The many facets of integrating data and metadata for research networks: experience from the AmeriFlux Network

Thursday, 18 December 2014: 4:52 PM
Gilberto Pastorello1, Cristina Poindexter2, Catharine van Ingen1, Dario Papale3 and Deb Agarwal4, (1)Lawrence Berkeley National Laboratory, Berkeley, CA, United States, (2)University of California Berkeley, Berkeley, CA, United States, (3)Tuscia University, Department for Innovation in Biological, Agro-food and Forest systems (DIBAF), Viterbo, Italy, (4)LBNL, Berkeley, CA, United States
Grassroots research networks, such as AmeriFlux, require data and metadata integration from multiple, independently managed field sites, scales, and science domains.
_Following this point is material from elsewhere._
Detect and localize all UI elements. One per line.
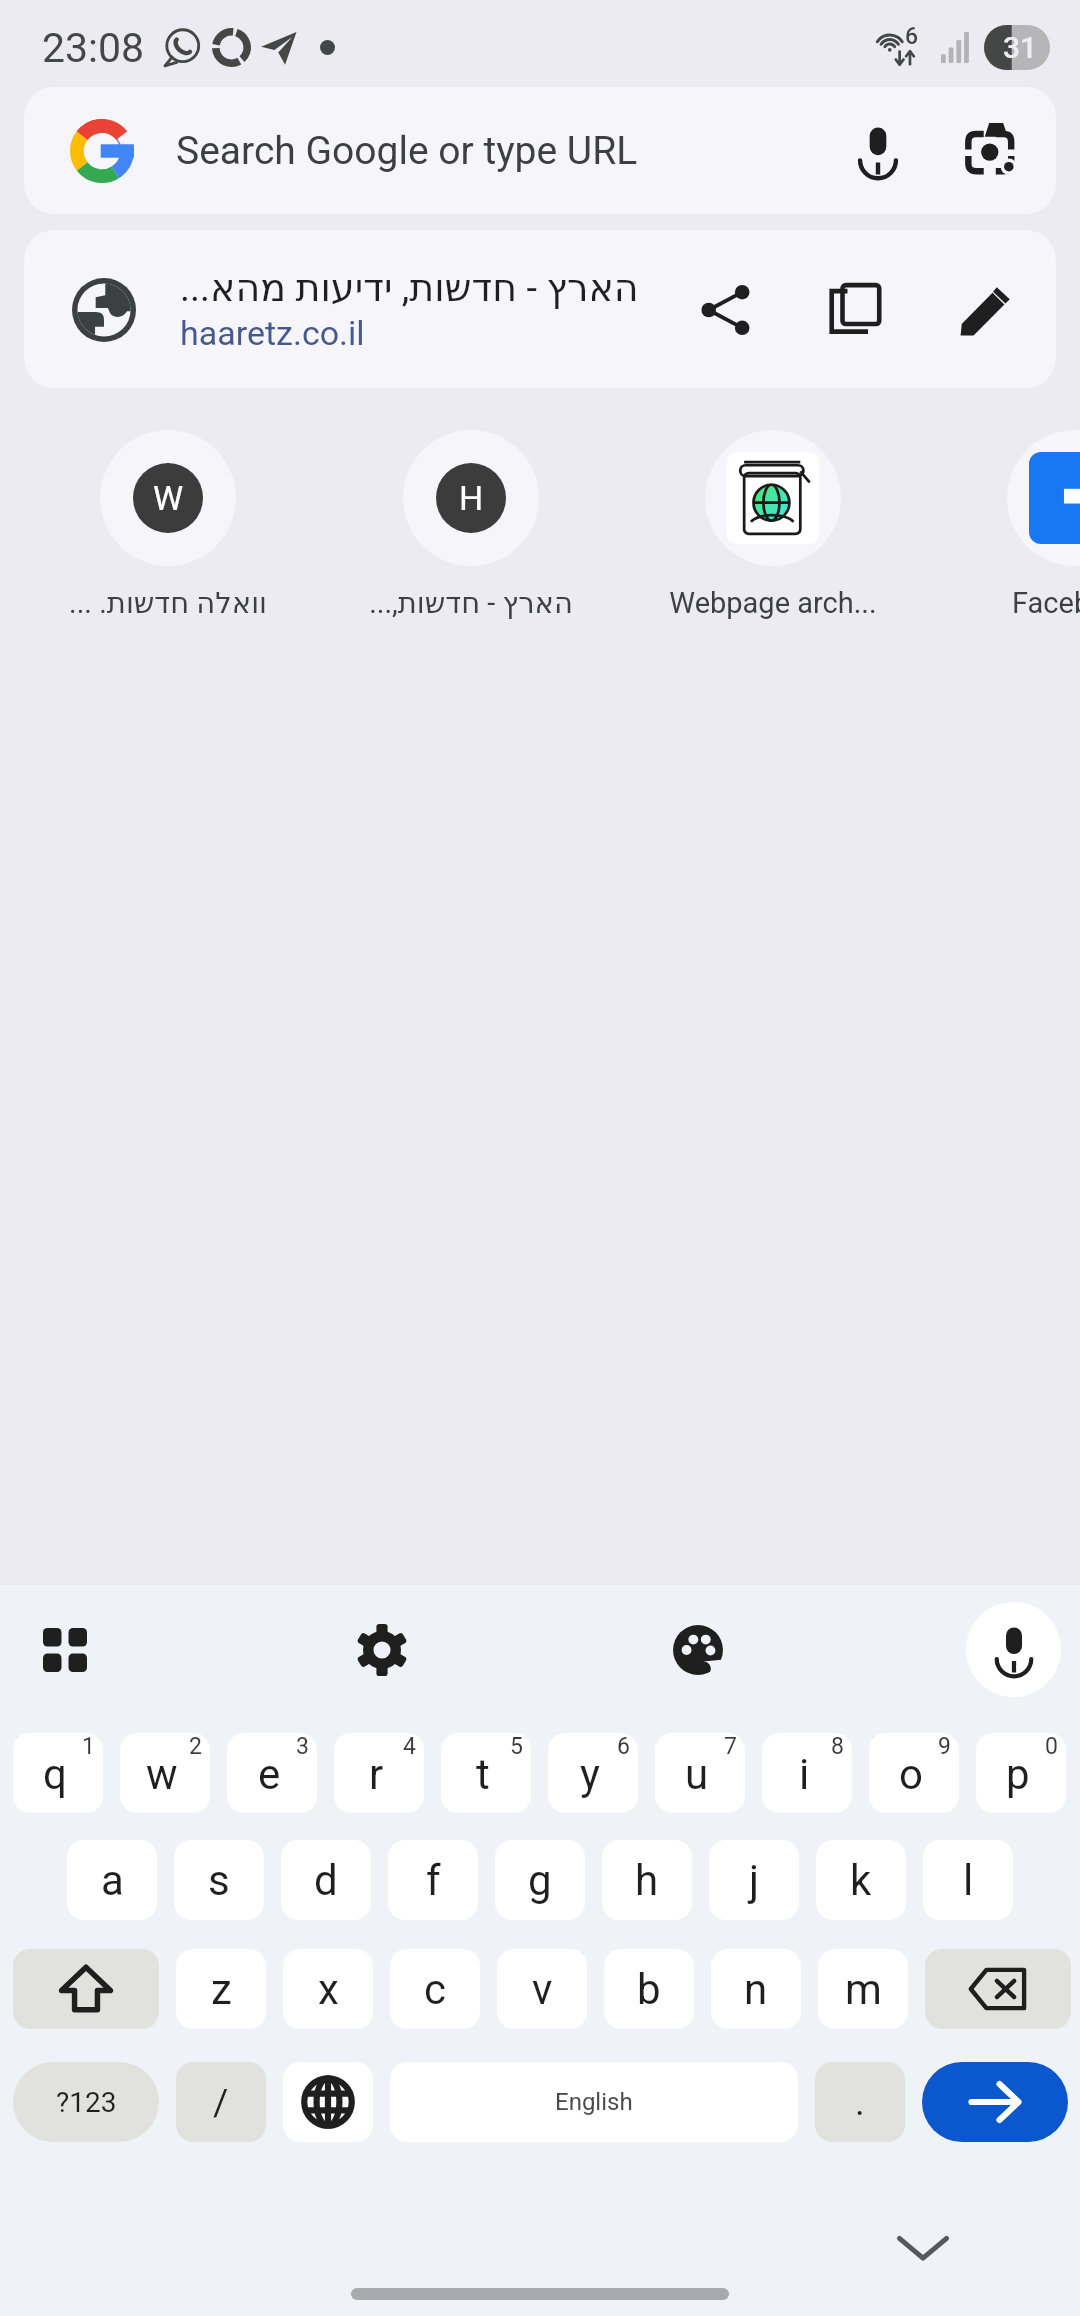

The goal of these networks is production of consistent datasets enabling investigation of broad science questions at regional and global scales. These datasets combine data from a large number of data providers, who often utilize different data collection protocols and data processing approaches. In this scenario, data integration and curation quickly become large-scale efforts. This presentation reports on our experience with integration efforts for the AmeriFlux network. In AmeriFlux we are attempting to integrate flux, meteorological, biological, soil, chemistry, and disturbance data and metadata. Our data management activities range from acquisition/publication mechanisms, quality control, processing and product generation, data and software synchronized versioning and archiving, and interaction mechanisms and tools for data providers and data users. To enable consistent data processing and network-level data quality, combinations of automated and visual data quality assessment procedures were built, extending on checks already done at site levels. The implementation of community developed and trusted algorithms to operate in production mode proved to be a key aspect of data product generation, with extensive testing and validation being one of the main concerns. Clear definitions for data processing levels help with easily tracking different data products and data quality levels. For metadata and ancillary information, formatting standards are even more relevant, since variables collected are considerably more heterogeneous. Documentation and training on the standards were crucial in this case, with instruction sessions having proved to be an effective approach, given that documentation cannot cover all different scenarios at different sites. This work is being developed in close coordination with ICOS in Europe and other regional networks aiming at regular and harmonized releases of data and metadata products for the FLUXNET network of flux monitoring networks.